* Your assignment:
In full and without change, retype the records.

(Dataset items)
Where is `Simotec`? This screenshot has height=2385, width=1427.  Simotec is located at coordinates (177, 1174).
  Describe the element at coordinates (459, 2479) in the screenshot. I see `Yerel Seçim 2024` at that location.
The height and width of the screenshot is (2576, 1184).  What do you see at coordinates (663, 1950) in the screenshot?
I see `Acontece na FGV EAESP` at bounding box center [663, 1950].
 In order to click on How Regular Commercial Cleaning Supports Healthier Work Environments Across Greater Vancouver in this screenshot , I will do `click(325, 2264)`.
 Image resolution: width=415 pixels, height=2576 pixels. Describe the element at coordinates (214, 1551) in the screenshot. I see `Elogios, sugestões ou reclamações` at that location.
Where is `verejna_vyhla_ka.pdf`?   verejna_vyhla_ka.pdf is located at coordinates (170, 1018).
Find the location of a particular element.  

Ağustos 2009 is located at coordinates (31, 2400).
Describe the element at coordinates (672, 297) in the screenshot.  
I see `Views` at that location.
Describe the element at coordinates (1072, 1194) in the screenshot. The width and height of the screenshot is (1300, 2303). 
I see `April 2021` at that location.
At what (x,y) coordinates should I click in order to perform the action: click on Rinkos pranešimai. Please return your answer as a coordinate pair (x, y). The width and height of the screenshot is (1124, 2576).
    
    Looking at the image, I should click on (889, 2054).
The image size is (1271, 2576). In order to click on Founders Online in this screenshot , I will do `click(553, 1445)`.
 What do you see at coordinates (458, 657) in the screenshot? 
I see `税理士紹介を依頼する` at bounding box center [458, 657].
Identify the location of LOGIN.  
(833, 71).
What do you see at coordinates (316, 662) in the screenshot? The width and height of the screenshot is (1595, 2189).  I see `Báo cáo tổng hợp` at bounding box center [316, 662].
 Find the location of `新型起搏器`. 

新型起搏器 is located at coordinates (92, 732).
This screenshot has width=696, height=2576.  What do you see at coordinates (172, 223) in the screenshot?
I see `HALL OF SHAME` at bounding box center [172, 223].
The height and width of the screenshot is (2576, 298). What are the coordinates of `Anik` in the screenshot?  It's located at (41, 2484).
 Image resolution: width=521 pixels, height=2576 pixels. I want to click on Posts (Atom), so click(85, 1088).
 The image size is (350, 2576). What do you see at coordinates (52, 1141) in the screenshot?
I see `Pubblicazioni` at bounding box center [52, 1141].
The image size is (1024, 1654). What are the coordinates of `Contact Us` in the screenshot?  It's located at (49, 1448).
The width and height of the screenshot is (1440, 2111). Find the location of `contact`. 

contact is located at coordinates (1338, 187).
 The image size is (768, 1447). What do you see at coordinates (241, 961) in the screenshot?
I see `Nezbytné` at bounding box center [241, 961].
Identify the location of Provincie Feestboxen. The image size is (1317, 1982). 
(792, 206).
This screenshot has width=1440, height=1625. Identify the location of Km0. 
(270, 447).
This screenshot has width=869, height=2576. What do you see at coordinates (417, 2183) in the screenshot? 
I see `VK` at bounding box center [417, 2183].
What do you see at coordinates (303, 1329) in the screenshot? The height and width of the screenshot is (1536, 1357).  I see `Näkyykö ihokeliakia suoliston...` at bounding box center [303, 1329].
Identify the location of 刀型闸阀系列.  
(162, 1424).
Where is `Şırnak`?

* Answer to this task:
Where is `Simotec`? This screenshot has height=2385, width=1427.  Simotec is located at coordinates (177, 1174).
  Describe the element at coordinates (459, 2479) in the screenshot. I see `Yerel Seçim 2024` at that location.
The height and width of the screenshot is (2576, 1184).  What do you see at coordinates (663, 1950) in the screenshot?
I see `Acontece na FGV EAESP` at bounding box center [663, 1950].
 In order to click on How Regular Commercial Cleaning Supports Healthier Work Environments Across Greater Vancouver in this screenshot , I will do `click(325, 2264)`.
 Image resolution: width=415 pixels, height=2576 pixels. Describe the element at coordinates (214, 1551) in the screenshot. I see `Elogios, sugestões ou reclamações` at that location.
Where is `verejna_vyhla_ka.pdf`?   verejna_vyhla_ka.pdf is located at coordinates (170, 1018).
Find the location of a particular element.  

Ağustos 2009 is located at coordinates (31, 2400).
Describe the element at coordinates (672, 297) in the screenshot.  
I see `Views` at that location.
Describe the element at coordinates (1072, 1194) in the screenshot. The width and height of the screenshot is (1300, 2303). 
I see `April 2021` at that location.
At what (x,y) coordinates should I click in order to perform the action: click on Rinkos pranešimai. Please return your answer as a coordinate pair (x, y). The width and height of the screenshot is (1124, 2576).
    
    Looking at the image, I should click on (889, 2054).
The image size is (1271, 2576). In order to click on Founders Online in this screenshot , I will do `click(553, 1445)`.
 What do you see at coordinates (458, 657) in the screenshot? 
I see `税理士紹介を依頼する` at bounding box center [458, 657].
Identify the location of LOGIN.  
(833, 71).
What do you see at coordinates (316, 662) in the screenshot? The width and height of the screenshot is (1595, 2189).  I see `Báo cáo tổng hợp` at bounding box center [316, 662].
 Find the location of `新型起搏器`. 

新型起搏器 is located at coordinates (92, 732).
This screenshot has width=696, height=2576.  What do you see at coordinates (172, 223) in the screenshot?
I see `HALL OF SHAME` at bounding box center [172, 223].
The height and width of the screenshot is (2576, 298). What are the coordinates of `Anik` in the screenshot?  It's located at (41, 2484).
 Image resolution: width=521 pixels, height=2576 pixels. I want to click on Posts (Atom), so click(85, 1088).
 The image size is (350, 2576). What do you see at coordinates (52, 1141) in the screenshot?
I see `Pubblicazioni` at bounding box center [52, 1141].
The image size is (1024, 1654). What are the coordinates of `Contact Us` in the screenshot?  It's located at (49, 1448).
The width and height of the screenshot is (1440, 2111). Find the location of `contact`. 

contact is located at coordinates (1338, 187).
 The image size is (768, 1447). What do you see at coordinates (241, 961) in the screenshot?
I see `Nezbytné` at bounding box center [241, 961].
Identify the location of Provincie Feestboxen. The image size is (1317, 1982). 
(792, 206).
This screenshot has width=1440, height=1625. Identify the location of Km0. 
(270, 447).
This screenshot has width=869, height=2576. What do you see at coordinates (417, 2183) in the screenshot? 
I see `VK` at bounding box center [417, 2183].
What do you see at coordinates (303, 1329) in the screenshot? The height and width of the screenshot is (1536, 1357).  I see `Näkyykö ihokeliakia suoliston...` at bounding box center [303, 1329].
Identify the location of 刀型闸阀系列.  
(162, 1424).
Where is `Şırnak`?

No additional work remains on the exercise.